A faithful copy of all the records is needed, with the pictures omitted.

::: Data under study :::

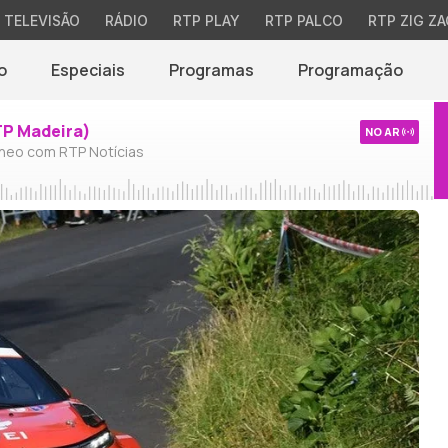
TELEVISÃO
RÁDIO
RTP PLAY
RTP PALCO
RTP ZIG ZA
o
Especiais
Programas
Programação
TP Madeira)
NO AR
neo com RTP Notícias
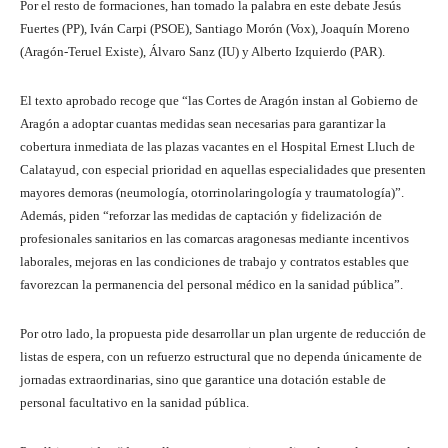
Por el resto de formaciones, han tomado la palabra en este debate Jesús
Fuertes (PP), Iván Carpi (PSOE), Santiago Morón (Vox), Joaquín Moreno
(Aragón-Teruel Existe), Álvaro Sanz (IU) y Alberto Izquierdo (PAR).
El texto aprobado recoge que “las Cortes de Aragón instan al Gobierno de
Aragón a adoptar cuantas medidas sean necesarias para garantizar la
cobertura inmediata de las plazas vacantes en el Hospital Ernest Lluch de
Calatayud, con especial prioridad en aquellas especialidades que presenten
mayores demoras (neumología, otorrinolaringología y traumatología)”.
Además, piden “reforzar las medidas de captación y fidelización de
profesionales sanitarios en las comarcas aragonesas mediante incentivos
laborales, mejoras en las condiciones de trabajo y contratos estables que
favorezcan la permanencia del personal médico en la sanidad pública”.
Por otro lado, la propuesta pide desarrollar un plan urgente de reducción de
listas de espera, con un refuerzo estructural que no dependa únicamente de
jornadas extraordinarias, sino que garantice una dotación estable de
personal facultativo en la sanidad pública.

:::

Answer to this task
TELEVISÃO
RÁDIO
RTP PLAY
RTP PALCO
RTP ZIG ZA
o
Especiais
Programas
Programação
TP Madeira)
NO AR
neo com RTP Notícias
Por el resto de formaciones, han tomado la palabra en este debate Jesús
Fuertes (PP), Iván Carpi (PSOE), Santiago Morón (Vox), Joaquín Moreno
(Aragón-Teruel Existe), Álvaro Sanz (IU) y Alberto Izquierdo (PAR).
El texto aprobado recoge que “las Cortes de Aragón instan al Gobierno de
Aragón a adoptar cuantas medidas sean necesarias para garantizar la
cobertura inmediata de las plazas vacantes en el Hospital Ernest Lluch de
Calatayud, con especial prioridad en aquellas especialidades que presenten
mayores demoras (neumología, otorrinolaringología y traumatología)”.
Además, piden “reforzar las medidas de captación y fidelización de
profesionales sanitarios en las comarcas aragonesas mediante incentivos
laborales, mejoras en las condiciones de trabajo y contratos estables que
favorezcan la permanencia del personal médico en la sanidad pública”.
Por otro lado, la propuesta pide desarrollar un plan urgente de reducción de
listas de espera, con un refuerzo estructural que no dependa únicamente de
jornadas extraordinarias, sino que garantice una dotación estable de
personal facultativo en la sanidad pública.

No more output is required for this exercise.